By stepping down from comparing yourself with others, and realising you can learn, take away and power up those around you by coming together, everyone wins. You’re already winning, but you can win even more by giving a leg up to those who will in return always pull you up with their hands, too. Women are fighting enough on this planet without needing to fight each other. I firmly believe inner peace, success and happiness is totally spring boarded by powering up with the women you previously viewed as competition. It’s never too late to change your mindset and it’s never too late to inspire each other. Some of the best ideas in the world came from women getting together over wine and fusing ideas into incredibly successful partnerships, and individual businesses. Support your local girl gang, cos they ain’t out to get you.

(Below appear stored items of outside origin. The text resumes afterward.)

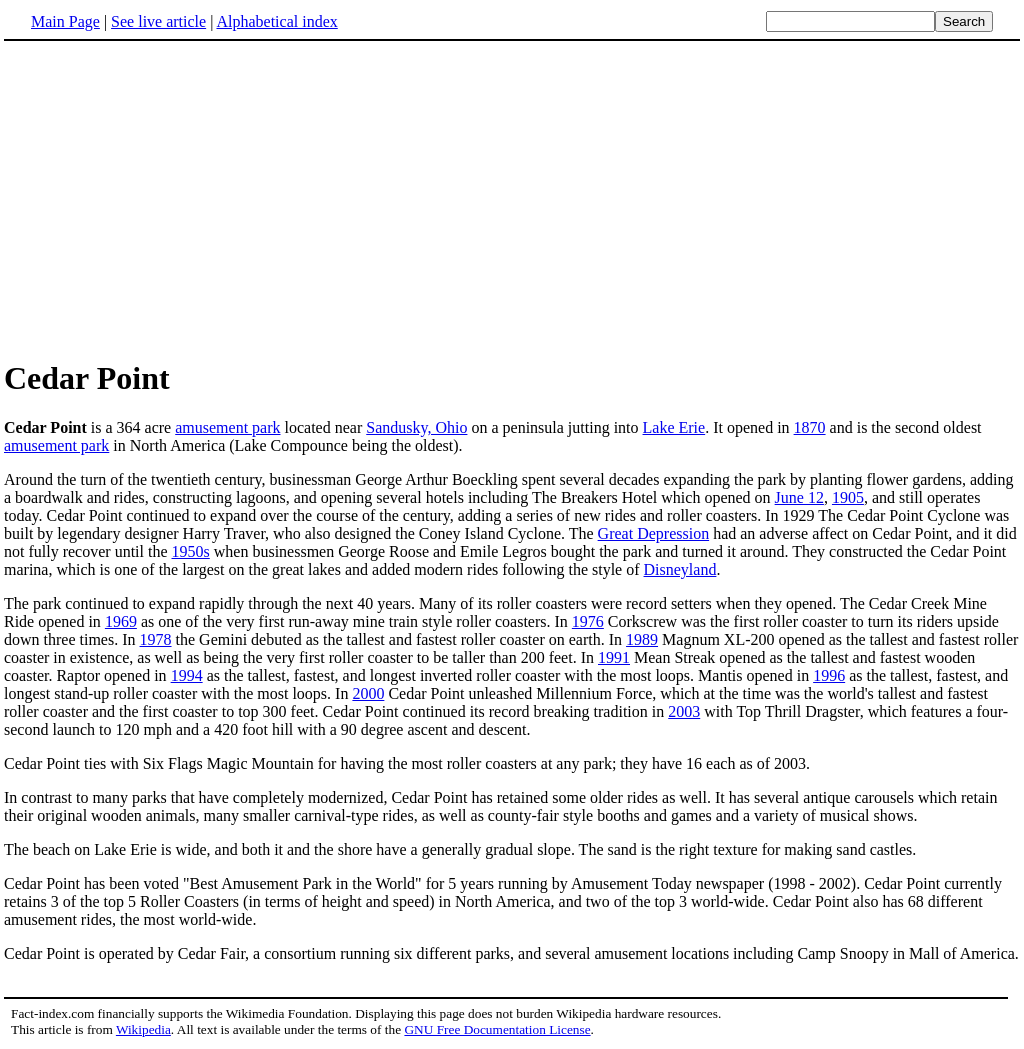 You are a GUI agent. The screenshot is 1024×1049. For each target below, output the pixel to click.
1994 (187, 675)
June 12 (799, 497)
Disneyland (680, 569)
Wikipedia (143, 1029)
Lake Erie (674, 427)
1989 (642, 639)
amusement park (227, 427)
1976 (588, 621)
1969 (121, 621)
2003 (684, 711)
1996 (829, 675)
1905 (848, 497)
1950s (191, 551)
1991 (614, 657)
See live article (158, 21)
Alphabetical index (276, 21)
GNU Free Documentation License (497, 1029)
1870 (810, 427)
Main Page (65, 21)
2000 (368, 693)
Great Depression (654, 533)
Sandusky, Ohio (416, 427)
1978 (156, 639)
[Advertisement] (172, 199) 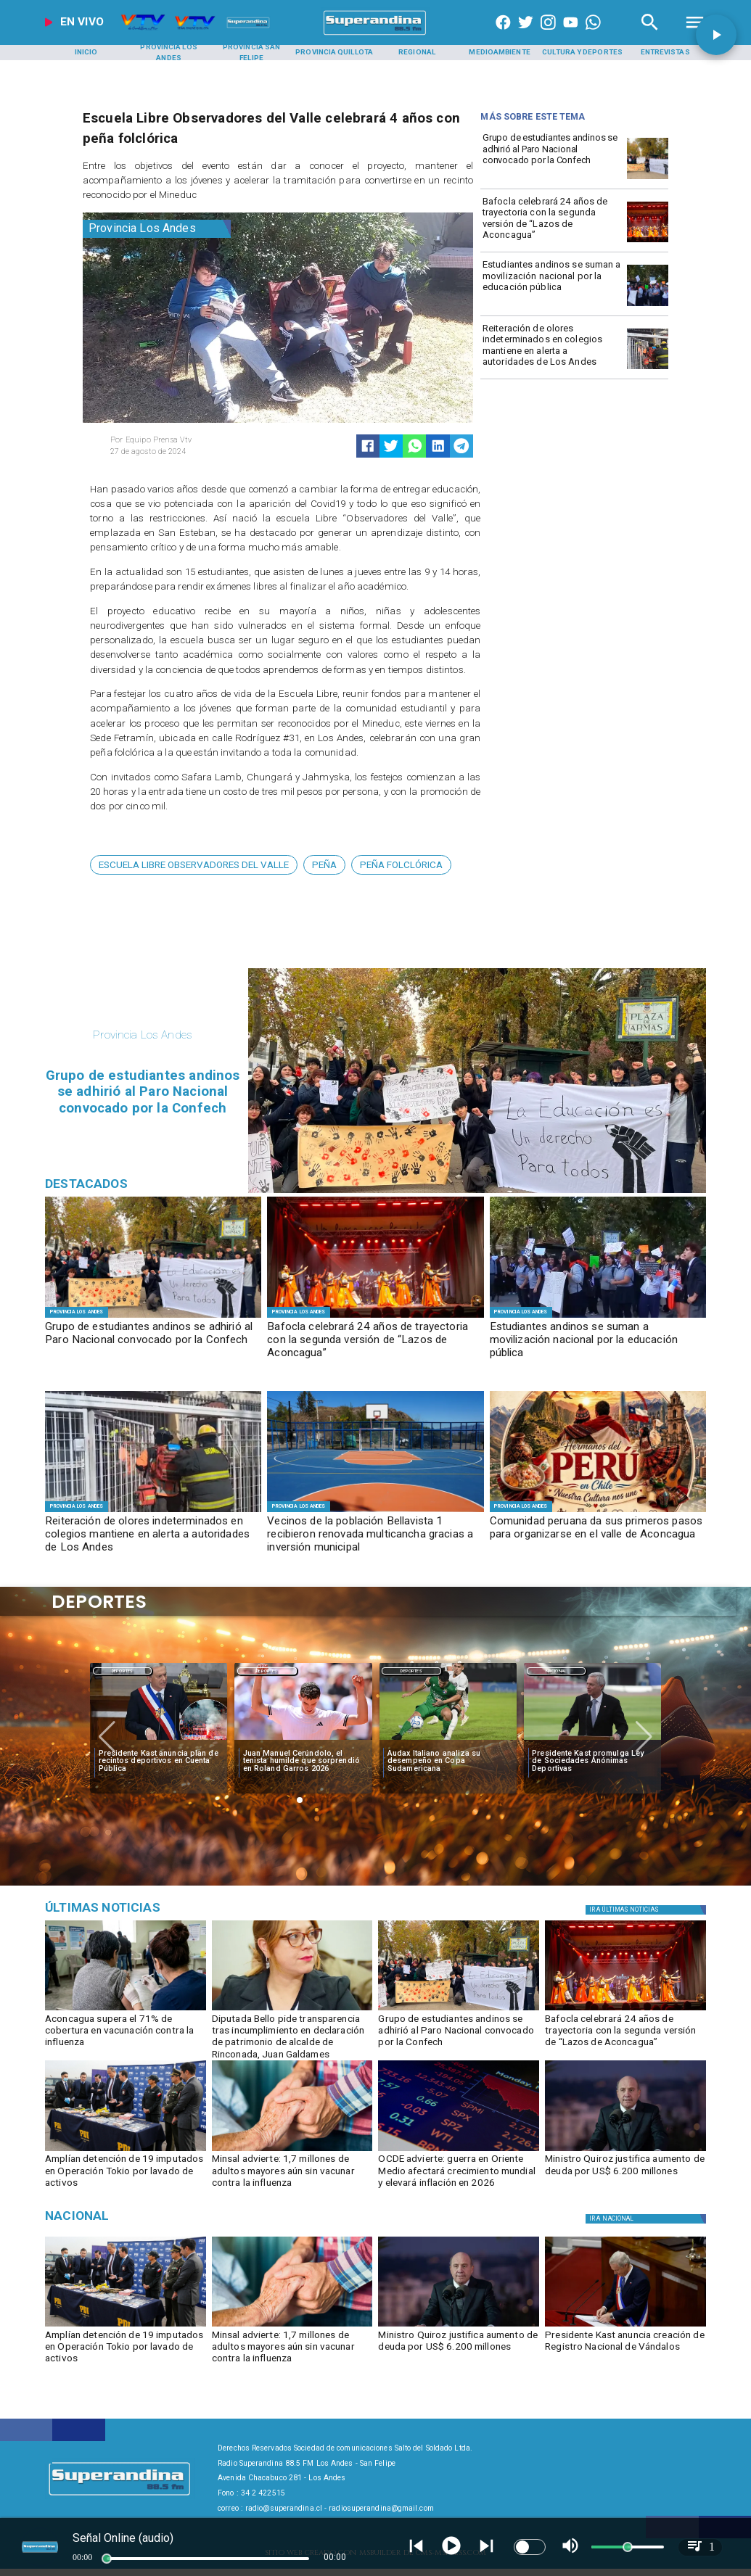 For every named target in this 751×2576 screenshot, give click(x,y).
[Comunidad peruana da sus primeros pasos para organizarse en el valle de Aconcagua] (598, 1535)
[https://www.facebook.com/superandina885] (503, 35)
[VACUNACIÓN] (125, 2009)
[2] (375, 1511)
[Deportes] (122, 1670)
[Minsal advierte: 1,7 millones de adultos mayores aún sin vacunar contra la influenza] (292, 2173)
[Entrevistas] (665, 52)
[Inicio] (86, 52)
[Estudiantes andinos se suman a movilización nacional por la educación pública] (552, 284)
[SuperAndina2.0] (376, 35)
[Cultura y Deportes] (582, 52)
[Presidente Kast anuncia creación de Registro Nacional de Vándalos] (625, 2350)
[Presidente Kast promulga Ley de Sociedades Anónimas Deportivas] (592, 1761)
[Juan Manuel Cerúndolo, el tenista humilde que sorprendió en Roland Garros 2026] (303, 1761)
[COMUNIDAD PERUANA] (598, 1511)
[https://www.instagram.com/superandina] (548, 35)
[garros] (303, 1740)
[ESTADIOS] (592, 1740)
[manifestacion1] (647, 306)
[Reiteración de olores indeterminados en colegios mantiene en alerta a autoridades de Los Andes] (552, 348)
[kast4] (158, 1740)
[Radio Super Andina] (650, 35)
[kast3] (625, 2326)
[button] (193, 865)
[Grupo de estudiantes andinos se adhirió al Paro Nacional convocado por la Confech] (552, 157)
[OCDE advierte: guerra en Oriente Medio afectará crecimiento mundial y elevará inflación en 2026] (458, 2150)
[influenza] (292, 2150)
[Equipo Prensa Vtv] (190, 440)
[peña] (324, 865)
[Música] (150, 1907)
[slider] (107, 2559)
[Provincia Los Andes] (169, 52)
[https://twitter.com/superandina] (525, 35)
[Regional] (417, 52)
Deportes (122, 1671)
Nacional (556, 1671)
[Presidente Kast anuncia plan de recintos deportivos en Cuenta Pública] (159, 1761)
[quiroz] (625, 2150)
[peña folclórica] (401, 865)
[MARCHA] (647, 179)
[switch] (530, 2547)
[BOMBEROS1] (647, 369)
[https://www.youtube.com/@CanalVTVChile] (570, 35)
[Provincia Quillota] (334, 52)
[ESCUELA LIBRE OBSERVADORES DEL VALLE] (193, 865)
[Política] (647, 1910)
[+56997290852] (593, 35)
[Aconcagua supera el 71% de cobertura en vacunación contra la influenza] (125, 2033)
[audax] (448, 1740)
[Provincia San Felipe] (251, 52)
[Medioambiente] (500, 52)
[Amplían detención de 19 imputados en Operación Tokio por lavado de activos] (125, 2150)
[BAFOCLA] (647, 242)
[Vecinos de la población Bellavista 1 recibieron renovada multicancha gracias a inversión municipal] (375, 1535)
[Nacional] (556, 1670)
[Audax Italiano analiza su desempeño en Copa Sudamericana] (448, 1761)
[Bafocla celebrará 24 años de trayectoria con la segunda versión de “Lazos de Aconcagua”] (552, 221)
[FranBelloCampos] (292, 2009)
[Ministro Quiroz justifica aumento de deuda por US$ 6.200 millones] (625, 2173) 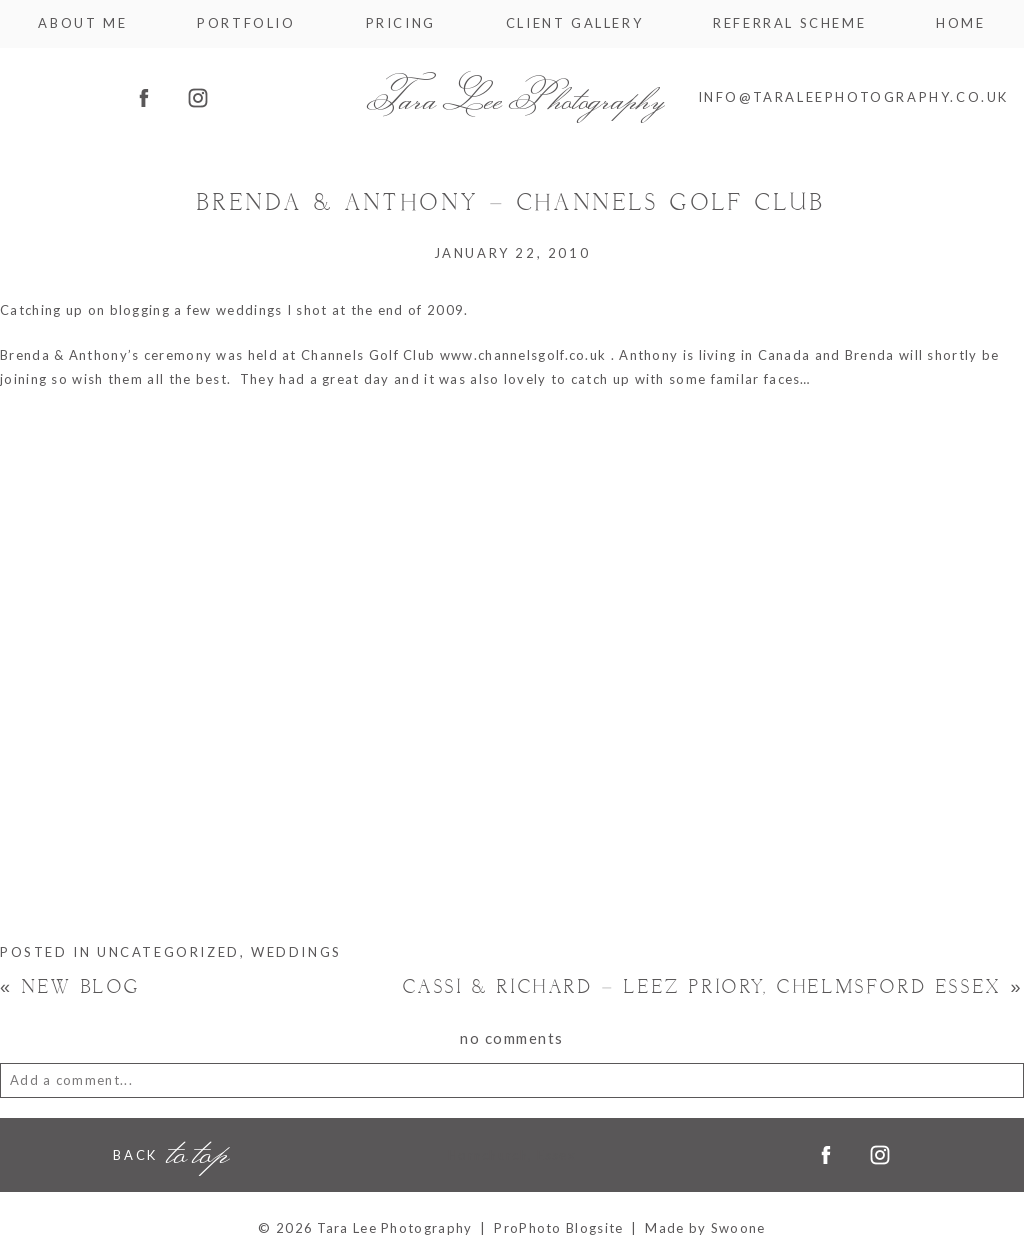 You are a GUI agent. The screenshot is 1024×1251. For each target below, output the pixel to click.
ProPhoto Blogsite (558, 1228)
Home (960, 23)
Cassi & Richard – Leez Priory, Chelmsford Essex (713, 987)
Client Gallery (574, 23)
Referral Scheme (789, 23)
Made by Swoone (705, 1228)
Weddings (296, 952)
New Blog (70, 987)
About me (82, 23)
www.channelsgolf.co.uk (523, 355)
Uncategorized (168, 952)
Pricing (401, 23) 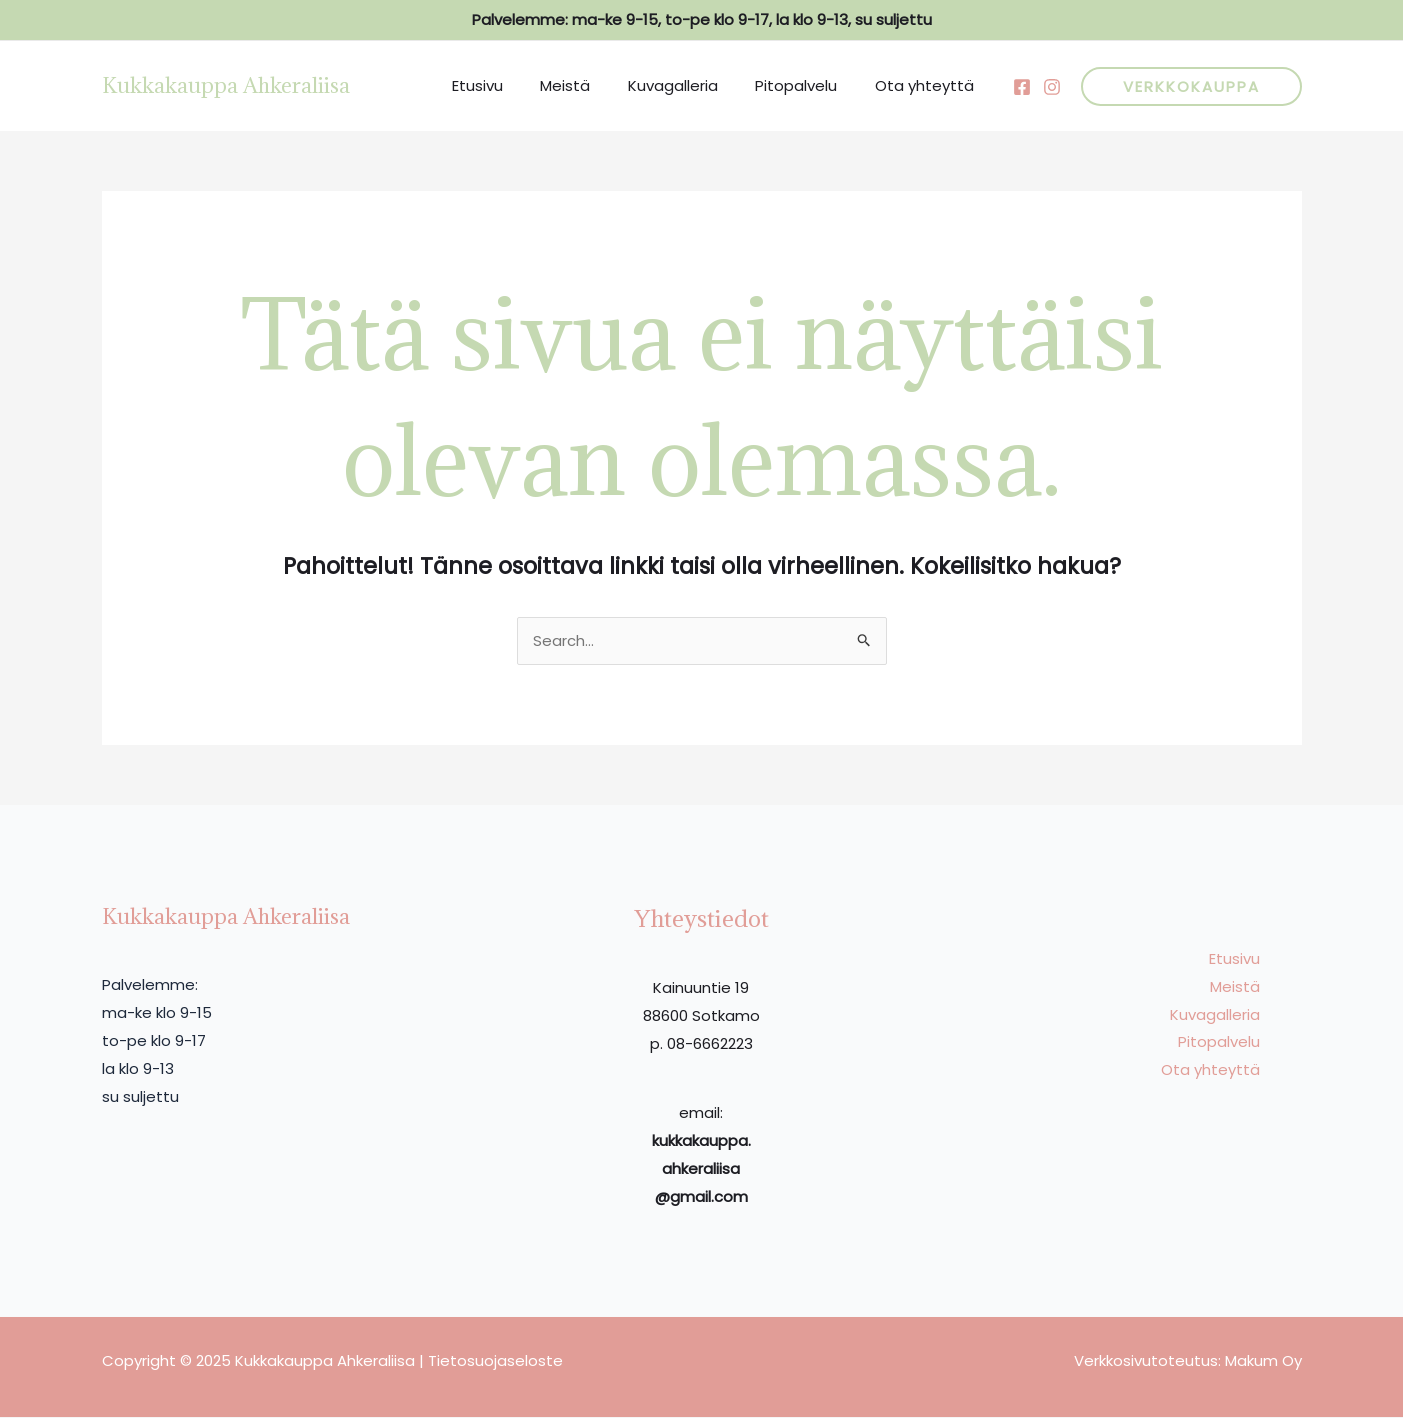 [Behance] (1052, 87)
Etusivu (511, 85)
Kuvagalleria (692, 85)
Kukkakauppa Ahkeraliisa (226, 85)
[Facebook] (1022, 87)
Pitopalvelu (808, 85)
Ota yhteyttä (928, 85)
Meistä (592, 85)
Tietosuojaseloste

This post was shot on location at Seven Magic Mountains in Nevada, USA. It’s a art installation by Ugo Rondinone which symbolises a creative presence of humans in the desert. It will be on display until May 11th 2018, and for me it was a spiritual moment seeing such neon colours light up the desert. It was so powerful to see blocks of colour supporting each other and standing out beautifully against the arid desert skyline, and for me symbolised perfectly the sentiment I wanted to get across in this blog post. If you’re visiting Las Vegas it’s approximately 30 minutes out of the strip and it’s well worth the drive. Let me know what you thought in the comments!